Care must be taken in the design of a departmental dashboard to avoid producing measurement dysfunction. For example, if "teaching performance" is defined in terms of "SSH per Faculty FTE", then a single-pointed focus on improving "performance" can lead to large lecture hall classes without TAs, with potentially disastrous consequences for the goal of providing a quality educational experience for students.

The blog post How management by metrics leads us astray provides cautionary tales about the dangers of metrics for organizational improvement. The accompanying Hacker News Discussion adds several of the most popular measurement dysfunction anecdotes (the Soviet shoe factory, the scrap metal quota, etc.)

Many of the cited problems with metrics can be viewed as a result of confusing the "map" with the "territory". Maps can be incredibly useful, but they are an abstraction of reality, not reality itself. For example, if a map does not contain topographic information and you are using it to estimate the time to walk between two points, your estimate may be wildly inaccurate when you try walk that path because there is a substantial elevation gain. This doesn't mean that particular map is totally useless and should never be used. It means that you have discovered a problem with that particular abstraction of reality for that particular purpose, and you need more abstractions in future for that purpose.

Here are some steps that can be taken to avoid measurement dysfunction when developing and using a departmental dashboard.

Assess data quality#

There is a cliche in computer science: "Garbage in, garbage out". The Dashboard will not provide useful guidance if the data used to generate the dashboard is of low quality.

Be sure to create mechanisms to assess the quality of the data. For example, when using course evaluation data, it is important to track the percentage of students in the class submitting evaluations.
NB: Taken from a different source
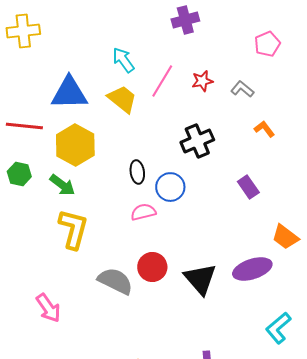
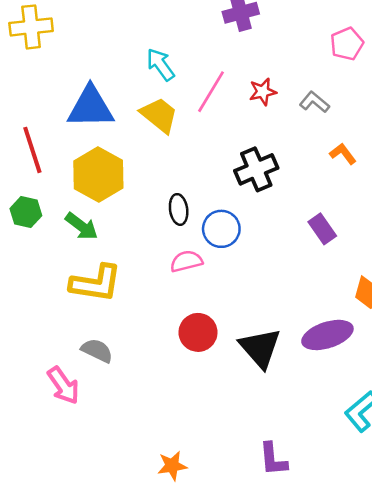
red line: (24, 126) -> (32, 150), turned 66
yellow L-shape: (73, 229) -> (96, 283), turned 84
gray semicircle: (115, 281) -> (97, 351), moved, size x0.7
If the percentage is very low, then the results may not be representative.

Validate using multiple measures#

When possible, see if important goals can be assessed by more than one independent measure. For example, if a goal is to ensure that classes are relevant to professional goals, then this could be assessed by a Department-level course evaluation question, and Exit Survey Questionnaire, and a Stakeholder Questionnaire.
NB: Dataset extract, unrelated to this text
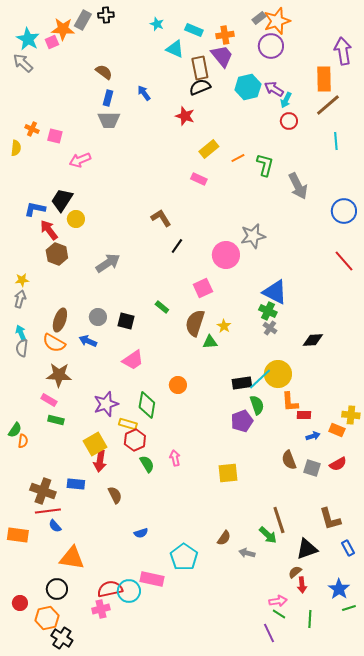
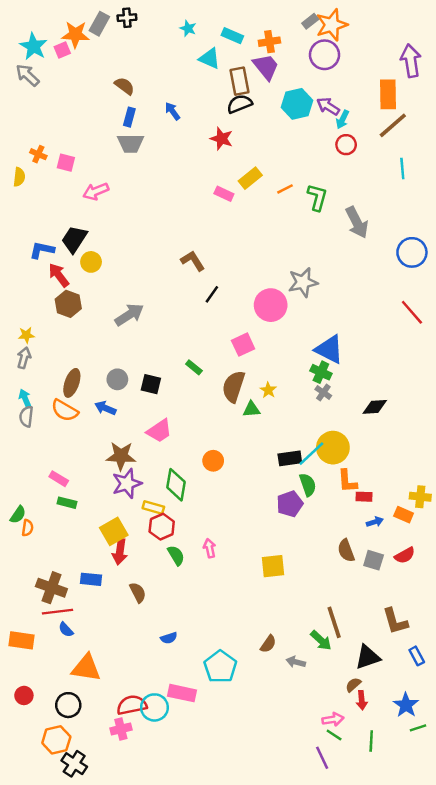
pink rectangle: (199, 179) -> (224, 194), moved
brown star: (59, 375) -> (121, 456), moved
red circle: (20, 603) -> (24, 695), moved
The Dashboard indicates what, not why#

Think of the Department Dashboard as similar to a thermometer: it can function to indicate that something appears to be amiss, but additional work will always be needed to understand the underlying causes of the measurement.

For example, if the dashboard indicates that a course evaluation response average value for the Department as a whole is below the university average, then the next step is to look at individual classes. For example, perhaps a single, large introductory course generated poor values, but all of the other courses were above the University average. Alternatively, perhaps there is a widespread below average performance on that question across the department. Very different actions would be taken depending upon which situation produced the dashboard value.

False positives, negatives, and signal-to-noise ratio#

Just like any other sensor, the Department Dashboard is susceptible to "false positives" (where a seemingly inappropriate value does not actually indicate a problem) as well as "false negatives" (where the dashboard shows nominal values despite the presence of a problems in the Department).

The possibility of false positives and false negatives does not automatically mean that the dashboard is useless. The utility of the dashboard ultimately rests on its signal-to-noise ratio. If most of the results from the dashboard are false positives or false negatives, then the dashboard will not be valuable to the department.

The primary design goal for each department is to create a dashboard that is useful: one which has a high signal-to-noise ratio. It may a few design iterations, over a few academic years, in order to achieve this. As a brand new technology, we expect that there will be surprises and unanticipated challenges as we start to gain real-world experience with the system. We appreciate your willingness to put time and effort into testing the hypothesis that the UH Department Dashboard can provide meaningful information at acceptable cost to academic units.